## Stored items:
====

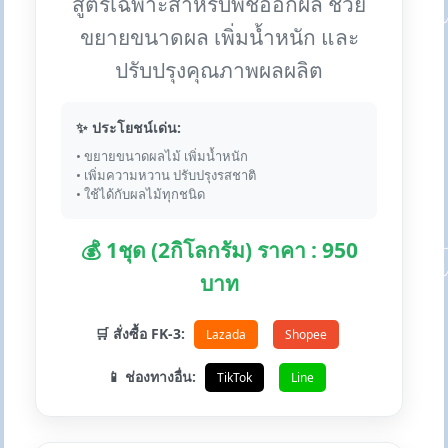
สูตรเฉพาะสำหรับพืชออกผล ช่วย
ขยายขนาดผล เพิ่มน้ำหนัก และ
ปรับปรุงคุณภาพผลผลิต
✨ ประโยชน์เด่น:
• ขยายขนาดผลไม้ เพิ่มน้ำหนัก
• เพิ่มความหวาน ปรับปรุงรสชาติ
• ใช้ได้กับผลไม้ทุกชนิด
💰 1ชุด (2กิโลกรัม) ราคา : 950
บาท
🛒 สั่งซื้อ FK-3:
Lazada
Shopee
📱 ช่องทางอื่น:
TikTok
Line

====

## INSTRUCTIONS FOR THE TASK:
With the pictures left out, return each entry exactly as written.

## TASK OUTPUT:
สูตรเฉพาะสำหรับพืชออกผล ช่วย
ขยายขนาดผล เพิ่มน้ำหนัก และ
ปรับปรุงคุณภาพผลผลิต
✨ ประโยชน์เด่น:
• ขยายขนาดผลไม้ เพิ่มน้ำหนัก
• เพิ่มความหวาน ปรับปรุงรสชาติ
• ใช้ได้กับผลไม้ทุกชนิด
💰 1ชุด (2กิโลกรัม) ราคา : 950
บาท
🛒 สั่งซื้อ FK-3:
Lazada
Shopee
📱 ช่องทางอื่น:
TikTok
Line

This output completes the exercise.